** Work to be completed **
All entries below must be reproduced without a single change.

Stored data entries
-----

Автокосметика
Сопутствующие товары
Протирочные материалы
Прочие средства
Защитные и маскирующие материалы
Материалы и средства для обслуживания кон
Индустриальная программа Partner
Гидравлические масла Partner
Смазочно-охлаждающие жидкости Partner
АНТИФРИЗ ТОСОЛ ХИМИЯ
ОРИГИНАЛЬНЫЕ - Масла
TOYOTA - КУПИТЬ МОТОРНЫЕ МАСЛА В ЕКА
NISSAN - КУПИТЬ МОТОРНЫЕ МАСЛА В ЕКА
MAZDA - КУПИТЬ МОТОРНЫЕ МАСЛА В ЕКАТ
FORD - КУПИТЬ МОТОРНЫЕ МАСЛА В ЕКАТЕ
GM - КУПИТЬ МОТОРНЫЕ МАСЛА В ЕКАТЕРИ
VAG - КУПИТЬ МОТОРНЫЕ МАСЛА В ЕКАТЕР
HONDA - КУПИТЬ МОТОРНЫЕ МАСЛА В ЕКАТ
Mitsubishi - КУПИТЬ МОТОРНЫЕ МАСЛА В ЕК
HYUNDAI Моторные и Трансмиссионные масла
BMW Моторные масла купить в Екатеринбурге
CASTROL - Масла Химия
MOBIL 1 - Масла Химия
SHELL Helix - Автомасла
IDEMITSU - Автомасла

-----

** Task result **
Автокосметика
Сопутствующие товары
Протирочные материалы
Прочие средства
Защитные и маскирующие материалы
Материалы и средства для обслуживания кон
Индустриальная программа Partner
Гидравлические масла Partner
Смазочно-охлаждающие жидкости Partner
АНТИФРИЗ ТОСОЛ ХИМИЯ
ОРИГИНАЛЬНЫЕ - Масла
TOYOTA - КУПИТЬ МОТОРНЫЕ МАСЛА В ЕКА
NISSAN - КУПИТЬ МОТОРНЫЕ МАСЛА В ЕКА
MAZDA - КУПИТЬ МОТОРНЫЕ МАСЛА В ЕКАТ
FORD - КУПИТЬ МОТОРНЫЕ МАСЛА В ЕКАТЕ
GM - КУПИТЬ МОТОРНЫЕ МАСЛА В ЕКАТЕРИ
VAG - КУПИТЬ МОТОРНЫЕ МАСЛА В ЕКАТЕР
HONDA - КУПИТЬ МОТОРНЫЕ МАСЛА В ЕКАТ
Mitsubishi - КУПИТЬ МОТОРНЫЕ МАСЛА В ЕК
HYUNDAI Моторные и Трансмиссионные масла
BMW Моторные масла купить в Екатеринбурге
CASTROL - Масла Химия
MOBIL 1 - Масла Химия
SHELL Helix - Автомасла
IDEMITSU - Автомасла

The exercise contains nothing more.